October is half over. To this point, the 2025 edition of the tenth month of the year hasn’t produced catastrophic equity market crashes as past Octobers have. On the other hand, this month hasn’t exactly been smooth sailing. Again, the month is about half over, and markets have already been roiled by President Trump renewing harsh trade rhetoric against China and news that investment bank Jefferies and a pair of sizable regional banks are sitting on stacks of sour loans. That’s sparking concern that situation may extend throughout Wall Street and other money center banks. Experienced investors have been down these trying roads before. One lesson they’ve learn is it’s often worth having hedges at their disposal. Enter the NEOS Nasdaq-100 Hedged Equity Income ETF (QQQH).

As its name implies, QQQH generates income on the widely followed Nasdaq-100 Index (NDX). It also provides some downside protection.

QQQH Could Be Right for These Times

NDX doesn’t hold bank stocks. But the index has previously been punished when fears of banking sector health permeate the investment community. That indicates QQQH could be an ETF to consider over the near term.
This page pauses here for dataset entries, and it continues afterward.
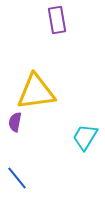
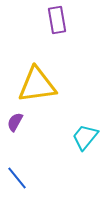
yellow triangle: moved 1 px right, 7 px up
purple semicircle: rotated 18 degrees clockwise
cyan trapezoid: rotated 8 degrees clockwise
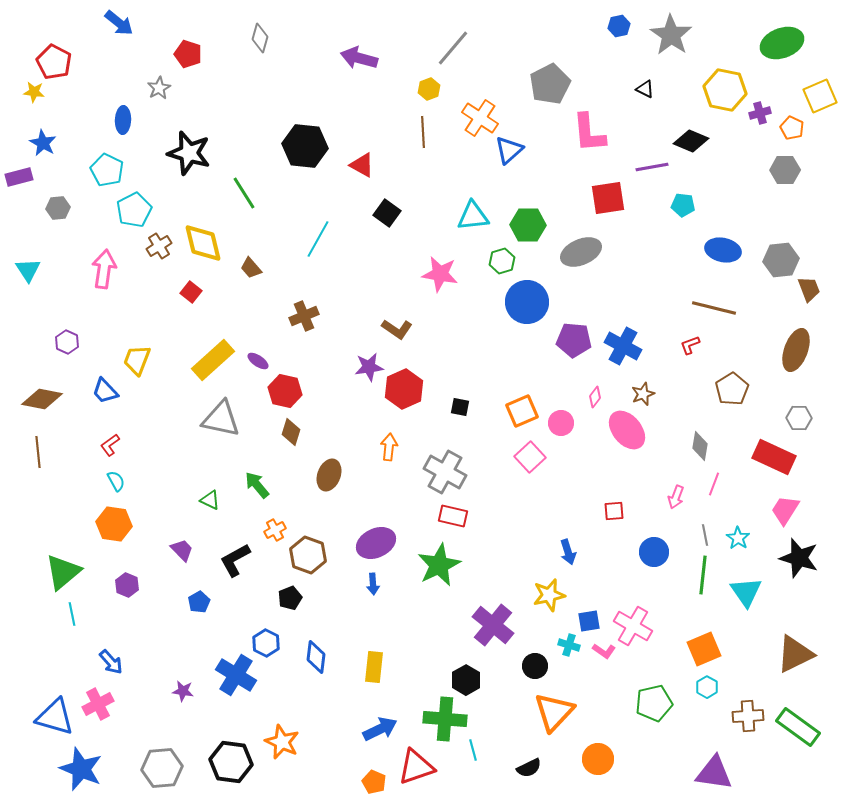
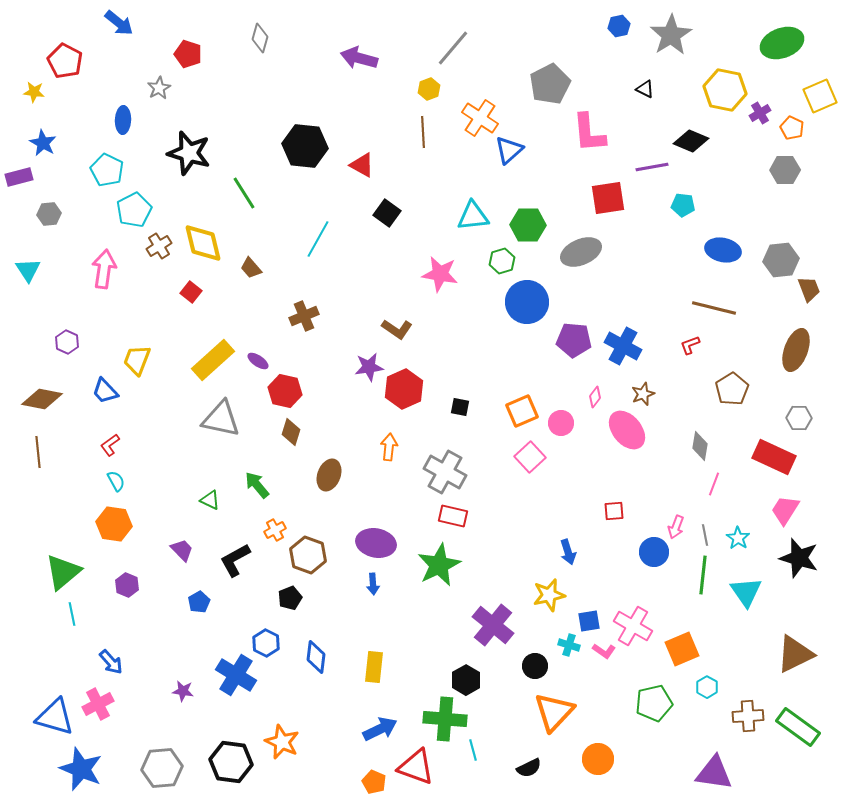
gray star at (671, 35): rotated 6 degrees clockwise
red pentagon at (54, 62): moved 11 px right, 1 px up
purple cross at (760, 113): rotated 15 degrees counterclockwise
gray hexagon at (58, 208): moved 9 px left, 6 px down
pink arrow at (676, 497): moved 30 px down
purple ellipse at (376, 543): rotated 36 degrees clockwise
orange square at (704, 649): moved 22 px left
red triangle at (416, 767): rotated 39 degrees clockwise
“While  we  are  questioning  why  all  of  these  credit  ‘one offs’  are  seemingly occurring in a short period of time, the reality is that even though these exposures may be ‘well-contained’ and have a ‘limited financial impact,’ this is an industry where investors — especially those that are new to this sector — tend to ‘sell first and ask questions later,’ especially when it comes to elevated credit concerns,” said JPMorgan banking analyst Anthony Elian in a Thursday client report.

QQQH is relevant for other reasons. These include all the chatter about an AI bubble. That speculation could compel investors to potentially take profits in some bellwether NDX components. That’s a scenario that would shine a positive light on QQQH’s hedging properties.

However, there is some good news on the AI bubble front. First, short interest in marquee NDX AI names is broadly benign for the time being. That indicates bearish traders aren’t willing to risk capital on high-flying stocks. Second, many of NDX’s largest components are quality companies with massive cash stockpiles. That means they’re not comparable to the financially flimsy firms that dominated the index at the height of the internet bubble 25 years ago.

That is to say investors may not need QQQH’s downside protection, and that’s all right. That’s because the ETF has upside levers as highlighted by a 15.30% gain over the past six months. It yields a tidy 9.10%.